You could do this with tests / measurement or by a known mathematical / physical relationship.

We don´t know what your input to the PID control loop is:
* is it voltage
* is it current
* is it apparent power
* is it true power
* is it anything else..

And it seems your PID output is the phase angle for phase control.

But i bet it is far away from being linear.

The unlinearities make a control loop difficult, because it´s hard to make an unlinear control loop stable.
One solution is to make it slow. Not with additional delays, but with low feedback. Especially at the I and P part. (here I don´t think you need the D part at all).

The other solution is to compensate the unlinearities. This needs to analyze your whole regulation system loop. Form each step into mathematical formulas and build the inverse function of the formulas.
Really a lot of mathematics. With sine, square, integrals, logarithm, differential equations, and square root.... (I think in this order).

****

I´ve done this before for a very precise and fast phase control system. A lot of work. Weeks of physics and mathematics.
A lot of software for the linearisation.
But in the end it works incredibly good. Fast and precise. (Btw: controlled by an ATMeaga128).
But the result was a constant loop gain of the whole system. Independent of setpoint, phase control angle and load resistance.
It is mathematically predictable stable for every situation (i can think of).

****

In your case it seems you have an about predictable laod resistance. This makes - at least one part - easy.
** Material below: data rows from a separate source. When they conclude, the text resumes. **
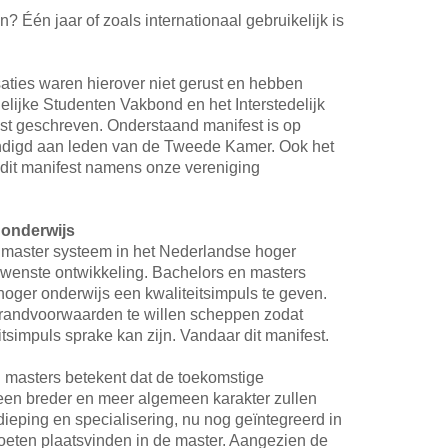
? Één jaar of zoals internationaal gebruikelijk is
aties waren hierover niet gerust en hebben
lijke Studenten Vakbond en het Interstedelijk
st geschreven. Onderstaand manifest is op
digd aan leden van de Tweede Kamer. Ook het
 dit manifest namens onze vereniging
 onderwijs
 master systeem in het Nederlandse hoger
gewenste ontwikkeling. Bachelors en masters
hoger onderwijs een kwaliteitsimpuls te geven.
le randvoorwaarden te willen scheppen zodat
tsimpuls sprake kan zijn. Vandaar dit manifest.
 masters betekent dat de toekomstige
een breder en meer algemeen karakter zullen
ieping en specialisering, nu nog geïntegreerd in
oeten plaatsvinden in de master. Aangezien de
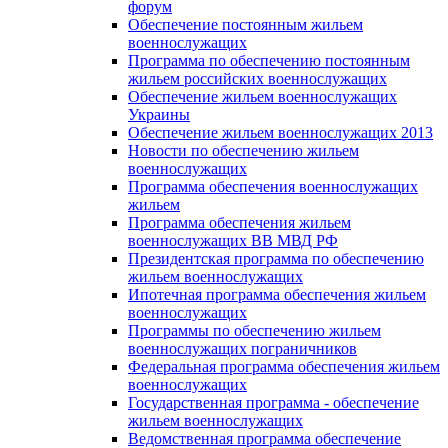
форум
Обеспечение постоянным жильем
военнослужащих
Программа по обеспечению постоянным
жильем российских военнослужащих
Обеспечение жильем военнослужащих
Украины
Обеспечение жильем военнослужащих 2013
Новости по обеспечению жильем
военнослужащих
Программа обеспечения военнослужащих
жильем
Программа обеспечения жильем
военнослужащих ВВ МВД РФ
Президентская программа по обеспечению
жильем военнослужащих
Ипотечная программа обеспечения жильем
военнослужащих
Программы по обеспечению жильем
военнослужащих пограничников
Федеральная программа обеспечения жильем
военнослужащих
Государственная программа - обеспечение
жильем военнослужащих
Ведомственная программа обеспечение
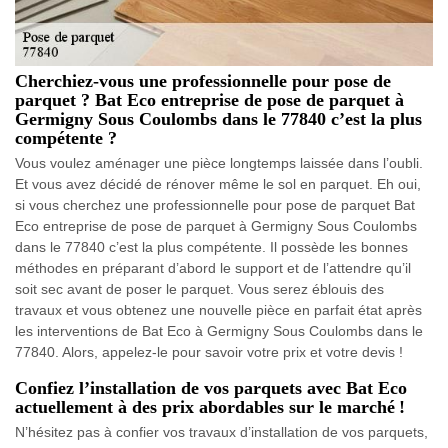
Cherchiez-vous une professionnelle pour pose de
parquet ? Bat Eco entreprise de pose de parquet à
Germigny Sous Coulombs dans le 77840 c’est la plus
compétente ?
Vous voulez aménager une pièce longtemps laissée dans l’oubli.
Et vous avez décidé de rénover même le sol en parquet. Eh oui,
si vous cherchez une professionnelle pour pose de parquet Bat
Eco entreprise de pose de parquet à Germigny Sous Coulombs
dans le 77840 c’est la plus compétente. Il possède les bonnes
méthodes en préparant d’abord le support et de l’attendre qu’il
soit sec avant de poser le parquet. Vous serez éblouis des
travaux et vous obtenez une nouvelle pièce en parfait état après
les interventions de Bat Eco à Germigny Sous Coulombs dans le
77840. Alors, appelez-le pour savoir votre prix et votre devis !
Confiez l’installation de vos parquets avec Bat Eco
actuellement à des prix abordables sur le marché !
N’hésitez pas à confier vos travaux d’installation de vos parquets,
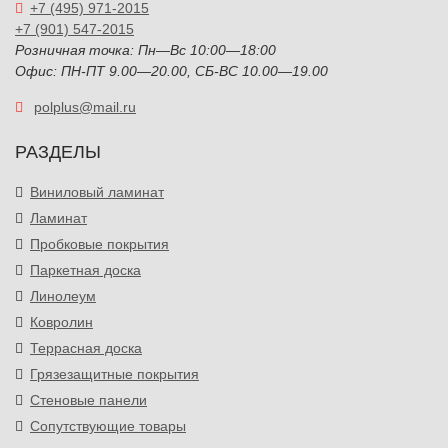
+7 (495) 971-2015
+7 (901) 547-2015
Розничная точка: Пн—Вс 10:00—18:00
Офис: ПН-ПТ 9.00—20.00, СБ-ВС 10.00—19.00
polplus@mail.ru
РАЗДЕЛЫ
Виниловый ламинат
Ламинат
Пробковые покрытия
Паркетная доска
Линолеум
Ковролин
Террасная доска
Грязезащитные покрытия
Стеновые панели
Сопутствующие товары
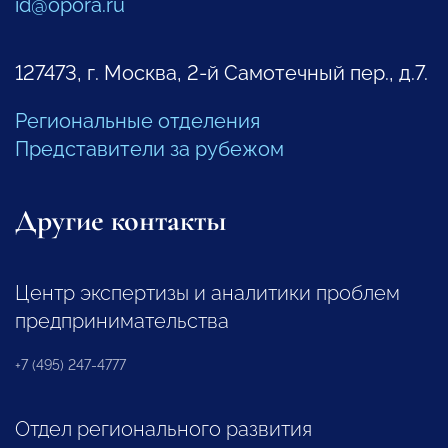
id@opora.ru
127473, г. Москва, 2-й Самотечный пер., д.7.
Региональные отделения
Представители за рубежом
Другие контакты
Центр экспертизы и аналитики проблем
предпринимательства
+7 (495) 247-4777
Отдел регионального развития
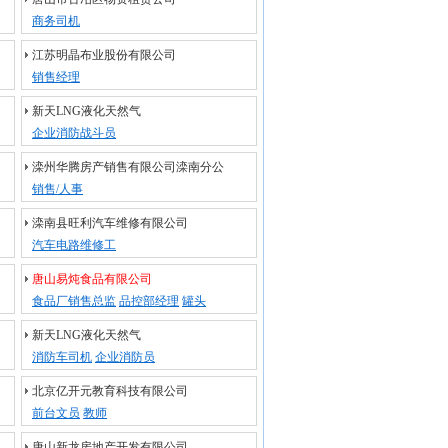
商务司机
江苏明晶布业股份有限公司
销售经理
新天LNG液化天然气
企业消防战斗员
滦州华腾房产销售有限公司滦南分公
销售/人事
滦南县旺利汽车维修有限公司
汽车电路维修工
唐山易炖食品有限公司
食品厂销售总监
品控部经理
罐头
新天LNG液化天然气
消防车司机
企业消防员
北京亿开元教育科技有限公司
前台文员
教师
唐山新龙房地产开发有限公司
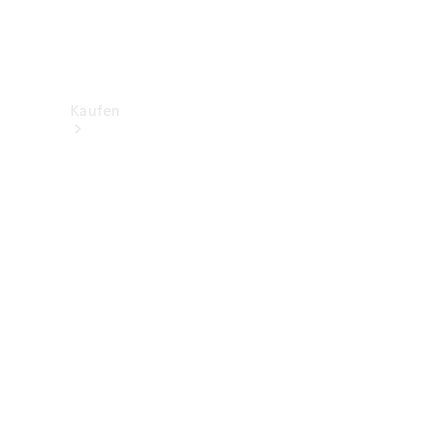
Kaufen
Neuwagenbestand
entdecken
Gebrauchtwagen
finden
Aktionen
Fleet &
Corporate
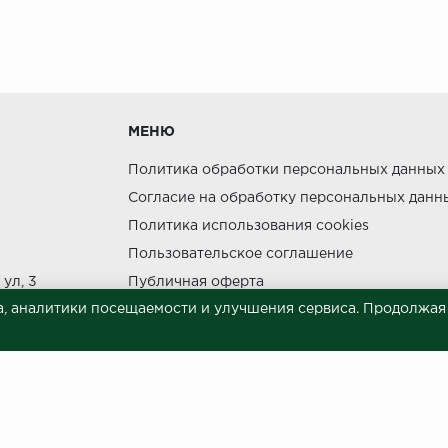
без нагрузки в теч
утки.
МЕНЮ
Политика обработки персональных данных
Согласие на обработку персональных данн
Политика использования cookies
ния прямых солнечных лучей.
Пользовательское соглашение
НЕ МОЖЕТ
ул, 3
Публичная оферта
, аналитики посещаемости и улучшения сервиса. Продолжая п
Сведения о продавце (реквизиты)
 материалов © 2023.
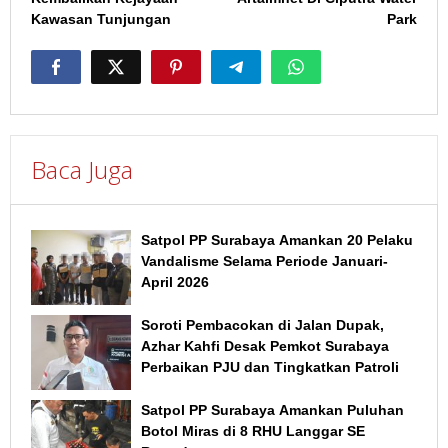
Kawasan Tunjungan
Park
Baca Juga
Satpol PP Surabaya Amankan 20 Pelaku
Vandalisme Selama Periode Januari-
April 2026
Soroti Pembacokan di Jalan Dupak,
Azhar Kahfi Desak Pemkot Surabaya
Perbaikan PJU dan Tingkatkan Patroli
Satpol PP Surabaya Amankan Puluhan
Botol Miras di 8 RHU Langgar SE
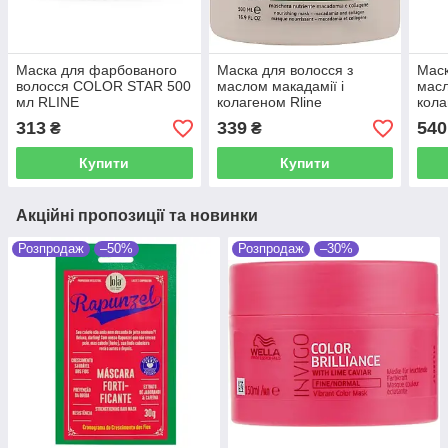
Маска для фарбованого
Маска для волосся з
Маск
волосся COLOR STAR 500
маслом макадамії і
масл
мл RLINE
колагеном Rline
кола
Macadamia Star 500 мл
Maca
313
339
540
₴
₴
Купити
Купити
Акційні пропозиції та новинки
Розпродаж
–50%
Розпродаж
–30%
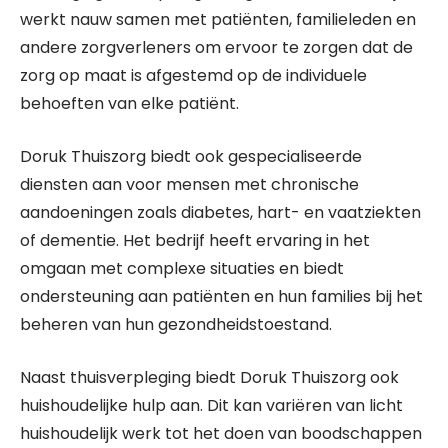
werkt nauw samen met patiënten, familieleden en
andere zorgverleners om ervoor te zorgen dat de
zorg op maat is afgestemd op de individuele
behoeften van elke patiënt.
Doruk Thuiszorg biedt ook gespecialiseerde
diensten aan voor mensen met chronische
aandoeningen zoals diabetes, hart- en vaatziekten
of dementie. Het bedrijf heeft ervaring in het
omgaan met complexe situaties en biedt
ondersteuning aan patiënten en hun families bij het
beheren van hun gezondheidstoestand.
Naast thuisverpleging biedt Doruk Thuiszorg ook
huishoudelijke hulp aan. Dit kan variëren van licht
huishoudelijk werk tot het doen van boodschappen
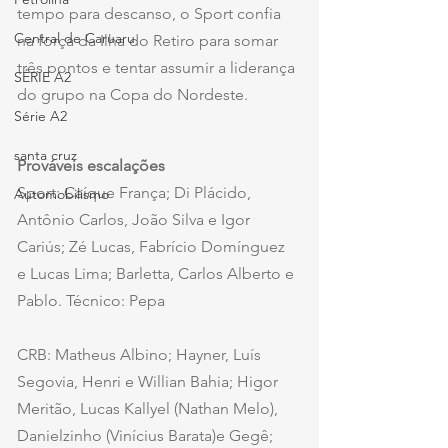
tempo para descanso, o Sport confia 
Central de Caruaru
na força da Ilha do Retiro para somar 
três pontos e tentar assumir a liderança 
SÉRIE A2
do grupo na Copa do Nordeste.
Série A2
santa cruz
Prováveis escalações
Sport: Caíque França; Di Plácido, 
Automobilismo
Antônio Carlos, João Silva e Igor 
Cariús; Zé Lucas, Fabrício Domínguez 
e Lucas Lima; Barletta, Carlos Alberto e 
Pablo. Técnico: Pepa
CRB: Matheus Albino; Hayner, Luís 
Segovia, Henri e Willian Bahia; Higor 
Meritão, Lucas Kallyel (Nathan Melo), 
Danielzinho (Vinícius Barata)e Gegê; 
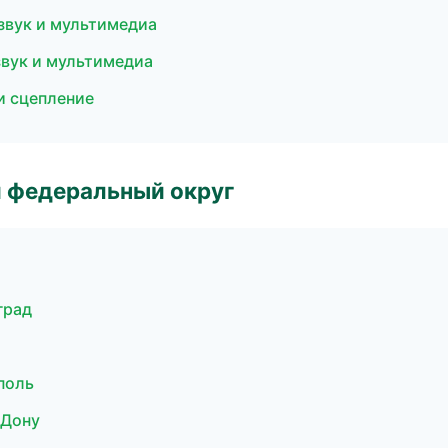
звук и мультимедиа
звук и мультимедиа
и сцепление
 федеральный округ
град
поль
-Дону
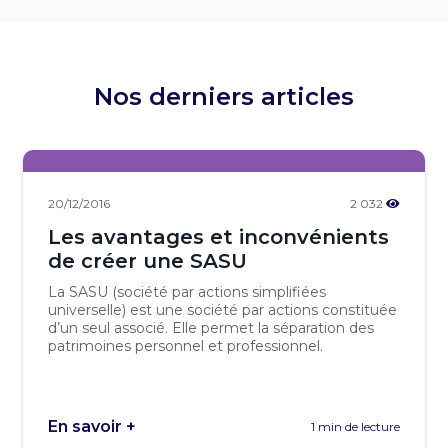
Nos derniers articles
20/12/2016
2 032
Les avantages et inconvénients
de créer une SASU
La SASU (société par actions simplifiées
universelle) est une société par actions constituée
d’un seul associé. Elle permet la séparation des
patrimoines personnel et professionnel.
En savoir +
1 min de lecture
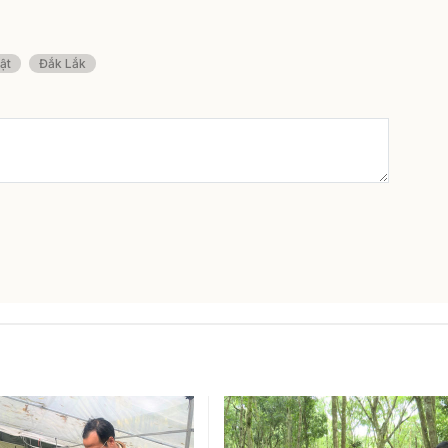
uật
Đắk Lắk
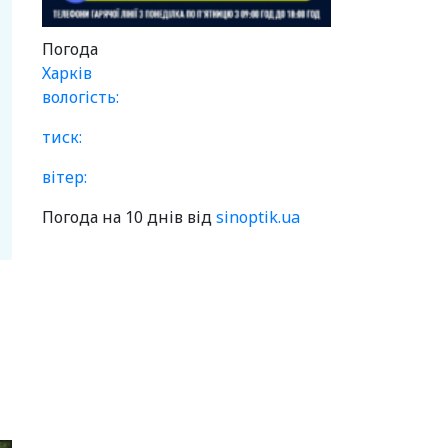
Погода
Харків
вологість:
тиск:
вітер:
Погода на 10 днів від
sinoptik.ua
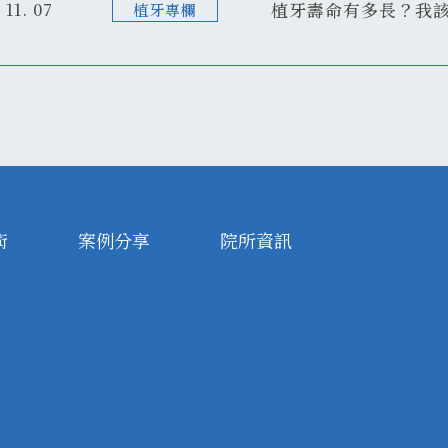
植牙壽命有多長？我
 11. 07
植牙專欄
術
案例分享
院所資訊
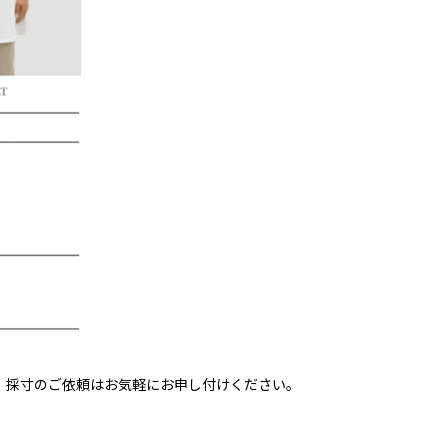
、採寸のご依頼はお気軽にお申し付けください。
Instead of mathematics you could make some tests and find out:
* heating power
* rise in temperature
for phase angle from 0 to 180° in steps of 5° (the smaller the steps the more precise)

Analyze the curve. There are steep parts and flat (almost horizontal) parts.
Your system needs to be stable from the flat parts to the steep parts. (Either by beeing slow and unprecise or by continously adjusting the P I D parameters)
Decide how you want to manage this.

Klaus

 

[FvM]

My problem is to know that depending on the PID final value obtained how i have to divide AC cycle that is at what instant should i fire the triac?

Heater control is expected to use full packet switching rather than phase angle control, review power quality standard IEC 1000-3-2. It has the advantage of achieving a linear control characteristic without extra effort.